6.The angle of elevation to the tower is 30(degree) and then moved towards the tower of a distance 20m. Now the angle of elevation is 60(degree). What is the height of the tower?

Make a sketch

Label the top of the tower as P and its base Q
Label the first position of observer as A, his second position as B
Join the straight line ABQ
In triangle ABP, angle A = 30
angle ABP = 120
thus angle APB = 30, making AB = BP
In triangle PBQ
sin60 = PQ/30
PQ = 30sin60 = ...

17.32m

To find the height of the tower, we can use trigonometric ratios and basic geometry.

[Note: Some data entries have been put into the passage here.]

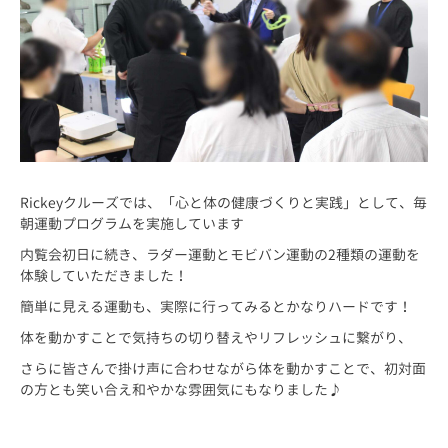
Rickeyクルーズでは、「心と体の健康づくりと実践」として、毎
朝運動プログラムを実施しています
内覧会初日に続き、ラダー運動とモビバン運動の2種類の運動を
体験していただきました！
簡単に見える運動も、実際に行ってみるとかなりハードです！
体を動かすことで気持ちの切り替えやリフレッシュに繋がり、
さらに皆さんで掛け声に合わせながら体を動かすことで、初対面
の方とも笑い合え和やかな雰囲気にもなりました♪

Let's consider a right-angled triangle formed by the observer, the base of the tower, and the top of the tower.

Given:
Angle of elevation from the observer to the tower = 30 degrees
Angle of elevation after moving towards the tower = 60 degrees
Distance moved towards the tower = 20 m

Step 1: Finding the height of the triangle
In the triangle, we have two sides and one angle of elevation. We need to find the height of the triangle.

We can use the tangent function:
tan(angle) = opposite/adjacent

For the angle of elevation of 30 degrees:
tan(30 degrees) = opposite/adjacent
tan(30 degrees) = height/base ...(1)

For the angle of elevation of 60 degrees:
tan(60 degrees) = opposite/adjacent
tan(60 degrees) = height/(base - 20) ...(2)

Step 2: Solving the equations
Now we have a system of two equations with two unknowns (height and base). We can solve these equations simultaneously.

From equation (2), we can rewrite it as:
height = tan(60 degrees) * (base - 20)
height = (√3 / 3) * (base - 20) ...(3)

Substituting the right-hand side of equation (3) into equation (1):
tan(30 degrees) = (√3 / 3) * (base - 20)
√3 / 3 = (√3 / 3) * (base - 20)
base - 20 = 3
base = 23

Step 3: Calculating the height of the tower
Now that we have the base of the triangle (23m), we can substitute it into equation (1) to find the height:

height = tan(30 degrees) * base
height = (√3 / 3) * 23
height ≈ 13.34m

Therefore, the height of the tower is approximately 13.34 meters.